### Brief
Each line of the data must be written out again verbatim; no image belongs in the copy.

### Data excerpts
━━━━━━━━
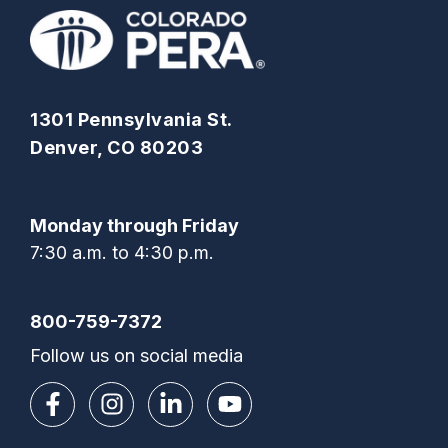
1301 Pennsylvania St.
Denver, CO 80203
Monday through Friday
7:30 a.m. to 4:30 p.m.
800-759-7372
Follow us on social media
━━━━━━━━
### Task response
1301 Pennsylvania St.
Denver, CO 80203
Monday through Friday
7:30 a.m. to 4:30 p.m.
800-759-7372
Follow us on social media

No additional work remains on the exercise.